The Power of the Song as Digital Story

Yesterday, I shared out a song that I written and recorded rather quickly on Sunday night. The song is called Your Words Still Hang Around. I like it well enough but don’t see it as something that fits well with my rock band, Duke Rushmore.

After I shared the demo of the song, I asked my friend, Terry Elliott, if he might consider using the audio file in Soundcloud to create a Zeega digital story version of the song. Zeega allows you to layer in images, animated GIF files, and text, and the viewer decides on the pace of the digital viewing. On Twitter, Scott Glass (a fellow musician and traveler in the CLMOOC) said he might give the song a try in Zeega, too.

Both did, and I nearly cried watching both of their projects that used my demo song at the center. They hit the tone of the song just right, I thought, and it brought to mind the power of juxtaposition of image with sound. I find it so powerful when done right. And it’s not the individual media. Not the song itself. Not the images. Not the words on the screen. It’s the way those various parts come together to make the whole.

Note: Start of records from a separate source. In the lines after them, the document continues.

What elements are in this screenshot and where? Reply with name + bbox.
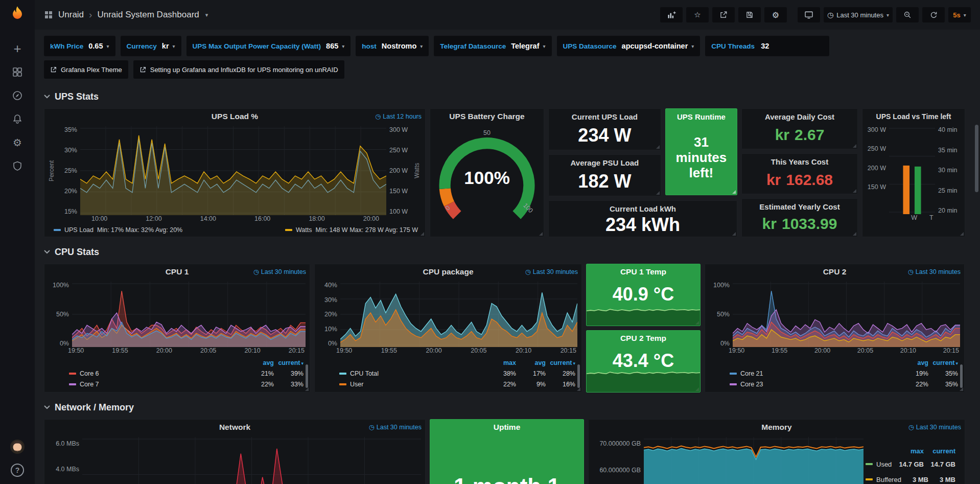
panel-title[interactable]: UPS Load vs Time left (876, 112, 951, 121)
panel-title[interactable]: CPU 1 (166, 267, 189, 276)
legend-item-watts[interactable]: Watts Min: 148 W Max: 278 W Avg: 175 W (285, 226, 418, 234)
legend-item-core-7[interactable]: Core 7 22% 33% (69, 379, 304, 389)
cpu2-chart[interactable] (733, 282, 960, 347)
sidebar: + ⚙ (0, 0, 35, 484)
chevron-down-icon: ▾ (420, 43, 423, 49)
legend-item-buffered[interactable]: Buffered 3 MB 3 MB (866, 472, 955, 484)
legend-scrollbar[interactable] (306, 364, 308, 388)
stat-title[interactable]: Current UPS Load (549, 112, 661, 121)
sidebar-item-create[interactable]: + (0, 37, 35, 60)
panel-time-range[interactable]: ◷Last 12 hours (375, 112, 422, 120)
panel-time-range[interactable]: ◷Last 30 minutes (369, 423, 422, 431)
breadcrumb-root[interactable]: Unraid (58, 10, 84, 20)
cpu1-chart[interactable] (72, 282, 306, 347)
chevron-down-icon: ▾ (107, 43, 109, 49)
ups-load-chart[interactable] (80, 126, 386, 215)
y-axis-left: 40%30%20%10%0% (318, 282, 340, 347)
time-range-picker[interactable]: ◷ Last 30 minutes ▾ (824, 7, 893, 22)
panel-time-range[interactable]: ◷Last 30 minutes (908, 268, 961, 275)
main-area: Unraid › Unraid System Dashboard ▾ ☆ (35, 0, 980, 484)
cycle-view-button[interactable] (798, 7, 820, 22)
dashboard-picker-caret-icon[interactable]: ▾ (205, 12, 208, 18)
panel-this-years-cost: This Years Cost kr162.68 (741, 153, 858, 194)
zoom-out-button[interactable] (896, 7, 919, 22)
variable-kwh-price[interactable]: kWh Price 0.65▾ (44, 36, 115, 56)
section-ups-stats[interactable]: UPS Stats (44, 89, 967, 104)
dashboard-grid-icon[interactable] (44, 10, 53, 19)
panel-title[interactable]: Network (219, 423, 250, 432)
save-button[interactable] (738, 7, 761, 22)
cpu-threads-input[interactable] (760, 41, 823, 51)
panel-title[interactable]: CPU package (423, 267, 473, 276)
legend-scrollbar[interactable] (960, 364, 963, 388)
sidebar-item-configuration[interactable]: ⚙ (0, 131, 35, 154)
sidebar-item-explore[interactable] (0, 84, 35, 107)
sidebar-item-dashboards[interactable] (0, 60, 35, 84)
variable-host[interactable]: host Nostromo▾ (356, 36, 429, 56)
breadcrumb-separator: › (89, 9, 92, 20)
link-ups-monitoring-guide[interactable]: Setting up Grafana and InfluxDB for UPS … (133, 60, 344, 79)
page-title[interactable]: Unraid System Dashboard (97, 10, 199, 20)
legend-item-user[interactable]: User 22% 9% 16% (339, 379, 575, 389)
chevron-down-icon (44, 95, 50, 99)
ups-bar-chart[interactable] (889, 126, 935, 214)
stat-value: 182 W (549, 167, 661, 196)
legend-item-core-6[interactable]: Core 6 21% 39% (69, 368, 304, 379)
legend-item-core-23[interactable]: Core 23 22% 35% (730, 379, 958, 389)
network-chart[interactable] (82, 437, 421, 484)
panel-time-range[interactable]: ◷Last 30 minutes (253, 268, 306, 275)
legend-item-used[interactable]: Used 14.7 GB 14.7 GB (866, 456, 955, 472)
star-button[interactable]: ☆ (686, 7, 709, 22)
clock-icon: ◷ (369, 423, 375, 431)
link-grafana-plex-theme[interactable]: Grafana Plex Theme (44, 60, 128, 79)
section-network-memory[interactable]: Network / Memory (44, 400, 967, 415)
panel-title[interactable]: CPU 1 Temp (620, 267, 666, 276)
legend-item-core-21[interactable]: Core 21 19% 35% (730, 368, 958, 379)
memory-chart[interactable] (644, 437, 864, 484)
dashboard-submenu: kWh Price 0.65▾ Currency kr▾ UPS Max Out… (35, 30, 980, 79)
stat-title[interactable]: Current Load kWh (549, 204, 737, 213)
legend-item-cpu-total[interactable]: CPU Total 38% 17% 28% (339, 368, 575, 379)
clock-icon: ◷ (525, 268, 531, 275)
panel-title[interactable]: Uptime (494, 423, 521, 432)
legend-scrollbar[interactable] (577, 364, 580, 388)
variable-currency[interactable]: Currency kr▾ (121, 36, 181, 56)
stat-title[interactable]: Average Daily Cost (742, 112, 857, 121)
stat-title[interactable]: Estimated Yearly Cost (742, 202, 857, 211)
section-cpu-stats[interactable]: CPU Stats (44, 244, 967, 260)
variable-ups-datasource[interactable]: UPS Datasource apcupsd-container▾ (557, 36, 701, 56)
variable-ups-max-output[interactable]: UPS Max Output Power Capacity (Watt) 865… (186, 36, 351, 56)
dashboard-settings-button[interactable]: ⚙ (764, 7, 787, 22)
legend-item-ups-load[interactable]: UPS Load Min: 17% Max: 32% Avg: 20% (54, 226, 182, 234)
section-title: CPU Stats (55, 247, 99, 258)
cpu-temp-block: CPU 1 Temp 40.9 °C CPU 2 Temp 43.4 °C (586, 264, 701, 393)
panel-time-range[interactable]: ◷Last 30 minutes (908, 423, 961, 431)
variable-telegraf-datasource[interactable]: Telegraf Datasource Telegraf▾ (434, 36, 551, 56)
panel-average-daily-cost: Average Daily Cost kr2.67 (741, 108, 858, 149)
star-icon: ☆ (694, 10, 701, 19)
stat-title[interactable]: Average PSU Load (549, 158, 661, 167)
legend-swatch (866, 463, 873, 465)
panel-title[interactable]: UPS Load % (212, 112, 258, 121)
panel-time-range[interactable]: ◷Last 30 minutes (525, 268, 578, 275)
window-scrollbar[interactable] (975, 125, 978, 192)
panel-title[interactable]: UPS Battery Charge (449, 112, 524, 121)
panel-title[interactable]: CPU 2 (823, 267, 847, 276)
sidebar-item-alerting[interactable] (0, 107, 35, 131)
sidebar-item-server-admin[interactable] (0, 154, 35, 178)
refresh-interval-picker[interactable]: 5s ▾ (948, 7, 971, 22)
chart-legend: avgcurrent Core 21 19% 35% Core 23 22% 3… (705, 357, 964, 392)
stat-title[interactable]: This Years Cost (742, 157, 857, 166)
share-button[interactable] (712, 7, 735, 22)
panel-ups-battery-charge: UPS Battery Charge 0 50 100 100% (430, 108, 544, 237)
panel-title[interactable]: CPU 2 Temp (620, 334, 666, 343)
stat-title[interactable]: UPS Runtime (666, 112, 737, 121)
grafana-logo-icon[interactable] (8, 5, 27, 24)
stat-value: 234 kWh (549, 213, 737, 237)
add-panel-button[interactable] (660, 7, 683, 22)
refresh-button[interactable] (922, 7, 945, 22)
help-icon[interactable]: ? (11, 464, 24, 477)
cpu-package-chart[interactable] (340, 282, 577, 347)
panel-title[interactable]: Memory (761, 423, 791, 432)
user-avatar[interactable] (10, 439, 25, 456)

If I had been the one constructing a digital story from my song, I think my role as the writer would have gotten in the way of the composition. I had the narrator (not me, by the way) in my head. I had the story I wanted tell, even as the song unfolded. I could see it as I sang it. Scott and Terry came at the song from another angle – tilted by our shared experiences in the Making Learning Connected MOOC which is now nearing its final reflective stage for the summer — and you get the sense that the song of loss and hope became more of a symbol of where we have been this summer with the CLMOOC and beyond, and the light of possibilities that still remain with all of our connections.

Or maybe I am “reading” too much into what they have done. I don’t think so, though. It brings back the idea of why “context” can matter in the partnership between reader/viewer and composer, although sometimes it is interesting to play with context. You, for example, might not have known about the CLMOOC connections here without me raising it to the surface. (Maybe I just ruined it for you. Sorry)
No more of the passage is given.